Search "Ebola" online, and you'll see pictures of health workers in hazmat suits carrying dead bodies over dirt streets. Photos of dead children with blood trickling from their mouths, and black faces covered with a horrible, blistering rash. To date, more than 10,000 West Africans have fallen ill with the virus, and without better medical treatment, the majority of them will die.

The rapidly spreading disease and the fear it inspires has dealt a blow to the regional economies. "This is even worse than the civil war," Kargbo says of Sierra Leone. At least then people could escape as refugees. Now, "nobody wants to take us," he says. Many American politicians want to ban all travel from the affected countries.

Kargbo moved to America in 1991, before Sierra Leone's civil war broke out, and joined the U.S. Marine Corps. Now retired from the military, he works in Philadelphia for the Navy Department. Having built a life in a rich country, he feels a duty to help those in the poor one he came from. In his free time, Kargbo leads the Union of Sierra Leonian Organizations, a nonprofit that acts as an umbrella organization for community groups in New York State.

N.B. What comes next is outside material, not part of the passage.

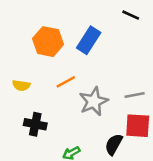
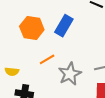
yellow semicircle: (21, 85) -> (12, 72), moved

African immigrant individuals, churches, and community organizations have been raising money and gathering medical supplies to send to countries hard hit by Ebola. Community groups also play an important role in spreading public health information.

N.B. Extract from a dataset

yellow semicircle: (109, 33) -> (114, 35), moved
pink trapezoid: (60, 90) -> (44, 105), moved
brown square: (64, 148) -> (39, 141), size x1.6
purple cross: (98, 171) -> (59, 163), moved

The AAC, for example, has worked with the Centers for Disease Control and Prevention and the New York City Health Department to make sure the city's African immigrants know the symptoms of Ebola, how the disease is transmitted, and the steps to take if someone they know falls ill. There are more than 70,000 African immigrants in the Bronx alone.

Many immigrants pass the information on to loved ones in Africa. "When we last spoke with the CDC, one of the things that they had a big challenge with was getting the message out to folks in rural areas," Cooper says. A consultant who was born in Liberia, he tries to keep his own social network well informed.

Misinformation and suspicion is rampant here in the States as well. At the Bronx event, Kargbo told attendees about a recent subway ride. Nobody would sit near him, he said, perhaps because they were alarmed by his accented English. Never mind that he wasn't sick, and Ebola is only transmitted through direct contact with the bodily fluids of sick people.

The morning after Spencer's diagnosis, the New York City subway seemed as crowded as ever. During morning rush hour, one or two passengers wore surgical face masks, as if worried they'd inhale days-old traces of Spencer's rides on the A and 1 trains.

In the afternoon, about 60 African immigrant leaders and their supporters met in Times Square for a march to the United Nations headquarters to call for more international assistance to Ebola-affected countries. The protest, which Kargbo helped coordinate, was led by two other nonprofits: The United African Congress and the Give Them a Hand Foundation. "It's not going to be confined to those three countries if we continue our indifferent approach," UAC Chairman Mohammed Nurhussein said of the Ebola outbreak.

In addition to Guinea, Liberia, and Sierra Leone, a case was recently confirmed in Mali. A 5-year-old Bronx boy, who had recently returned from Guinea, was also taken to the hospital Sunday night with possible Ebola symptoms.

As the protestors strode down 42nd Street chanting "Stop Ebola now!" and "Ebola can kill!" passersby looked on with tense faces. Walking near the head of the crowd, state Sen. Bill Perkins, a Democrat, said that rallies like this help combat the panic Ebola can inspire. "We need to be attacking the problem, not running away from it," he said.